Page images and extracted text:
------------

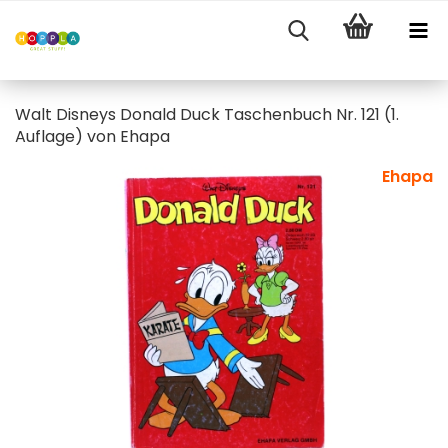
Walt Disneys Donald Duck Taschenbuch Nr. 121 (1.
Auflage) von Ehapa
Ehapa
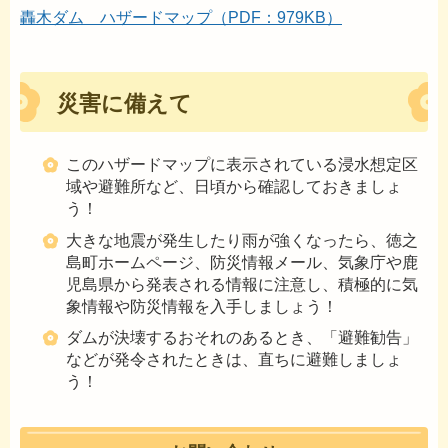
轟木ダム ハザードマップ（PDF：979KB）
災害に備えて
このハザードマップに表示されている浸水想定区
域や避難所など、日頃から確認しておきましょ
う！
大きな地震が発生したり雨が強くなったら、徳之
島町ホームページ、防災情報メール、気象庁や鹿
児島県から発表される情報に注意し、積極的に気
象情報や防災情報を入手しましょう！
ダムが決壊するおそれのあるとき、「避難勧告」
などが発令されたときは、直ちに避難しましょ
う！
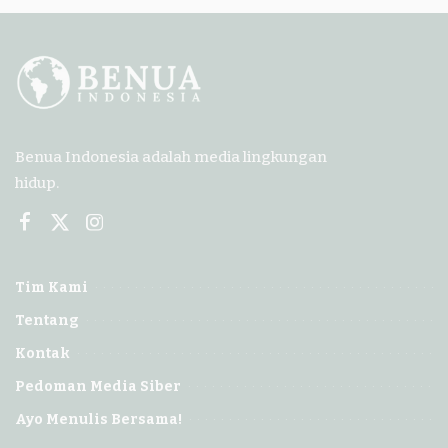
Benua Indonesia adalah media lingkungan
hidup.
Tim Kami
Tentang
Kontak
Pedoman Media Siber
Ayo Menulis Bersama!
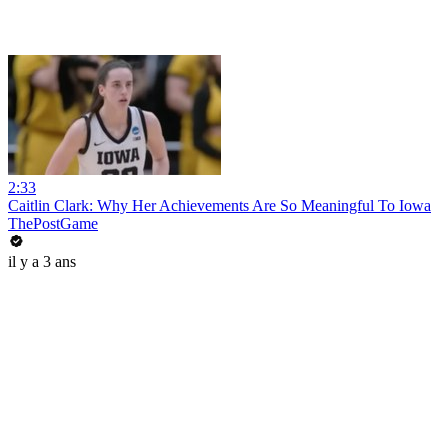
2:33
Caitlin Clark: Why Her Achievements Are So Meaningful To Iowa
ThePostGame
il y a 3 ans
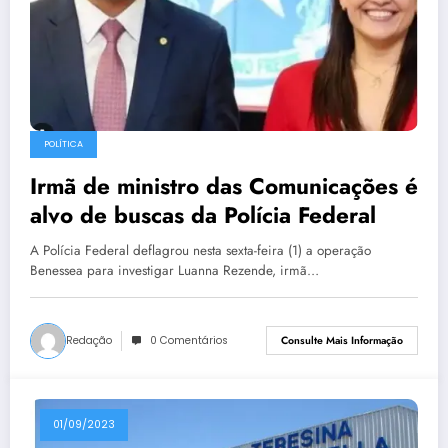
POLÍTICA
Irmã de ministro das Comunicações é
alvo de buscas da Polícia Federal
A Polícia Federal deflagrou nesta sexta-feira (1) a operação
Benessea para investigar Luanna Rezende, irmã…
Redação
0 Comentários
Consulte Mais Informação
01/09/2023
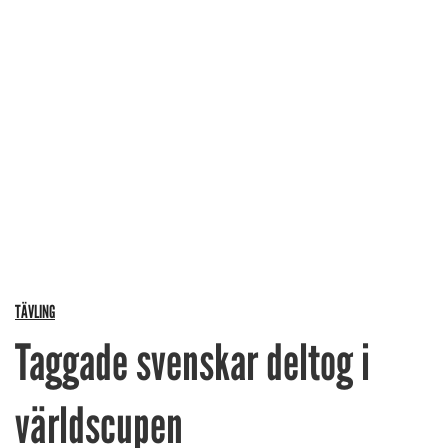
TÄVLING
Taggade svenskar deltog i
världscupen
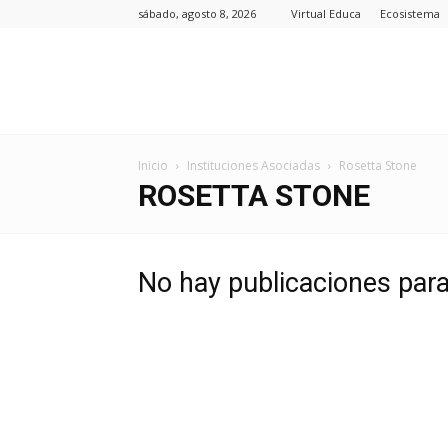
sábado, agosto 8, 2026
Virtual Educa
Ecosistema
Inicio
Instituciones Asociadas
Rosetta Stone
ROSETTA STONE
No hay publicaciones par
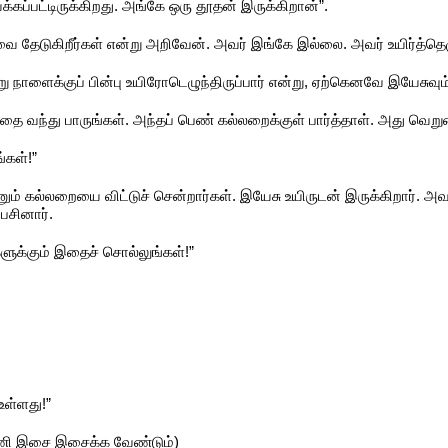
ைக்கப்பட்டிருக்கிறது. அங்கே ஒரு தூதன் இருக்கிறான்”.
வை தேடுகிறீர்கள் என்று அறிவேன். அவர் இங்கே இல்லை. அவர் உயிர்த்தெழு
ூன்று நாளைக்குப் பின்பு உயிரோடெழுந்திருப்பார் என்று, ஏற்கெனவே இயேசுவ
 வந்து பாருங்கள். அந்தப் பெண் கல்லறைக்குள் பார்த்தாள். அது வெறு
்கள்!”
புடனும் கல்லறையை விட்டுச் சென்றார்கள். இயேசு உயிருடன் இருக்கிறார்.
ேசினார்.
ளுக்கும் இதைச் சொல்லுங்கள்!”
ள்ளது!”
னணி இசை இசைக்க வேண்டும்)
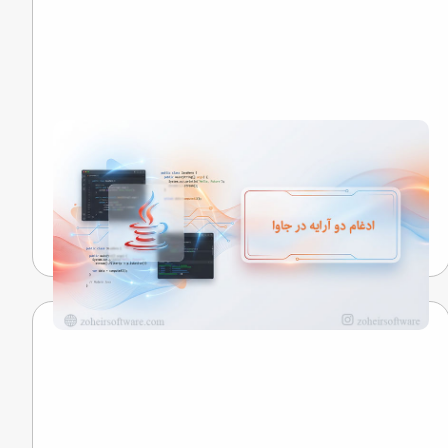
ادغام دو آرایه در جاوا (Merge Two Arrays in Java)
نگاهی به رازهایی که کلمات را به خاطره تبدیل می‌کنند...
تیم تحریریه
20 اردیبهشت 1405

------------

**Directions:** Copy out, with no pictures, the lines from the one containing "Consulte Mais Informação" through the last line of the data above, both ends included and each word unchanged.

**Answer to this task:**
Consulte Mais Informação
01/09/2023
TÄVLING
Taggade svenskar deltog i
världscupen
sábado, agosto 8, 2026
Virtual Educa
Ecosistema
Inicio
Instituciones Asociadas
Rosetta Stone
ROSETTA STONE
No hay publicaciones par
ைக்கப்பட்டிருக்கிறது. அங்கே ஒரு தூதன் இருக்கிறான்”.
வை தேடுகிறீர்கள் என்று அறிவேன். அவர் இங்கே இல்லை. அவர் உயிர்த்தெழு
ூன்று நாளைக்குப் பின்பு உயிரோடெழுந்திருப்பார் என்று, ஏற்கெனவே இயேசுவ
 வந்து பாருங்கள். அந்தப் பெண் கல்லறைக்குள் பார்த்தாள். அது வெறு
்கள்!”
புடனும் கல்லறையை விட்டுச் சென்றார்கள். இயேசு உயிருடன் இருக்கிறார்.
ேசினார்.
ளுக்கும் இதைச் சொல்லுங்கள்!”
ள்ளது!”
னணி இசை இசைக்க வேண்டும்)
ادغام دو آرایه در جاوا (Merge Two Arrays in Java)
نگاهی به رازهایی که کلمات را به خاطره تبدیل می‌کنند...
تیم تحریریه
20 اردیبهشت 1405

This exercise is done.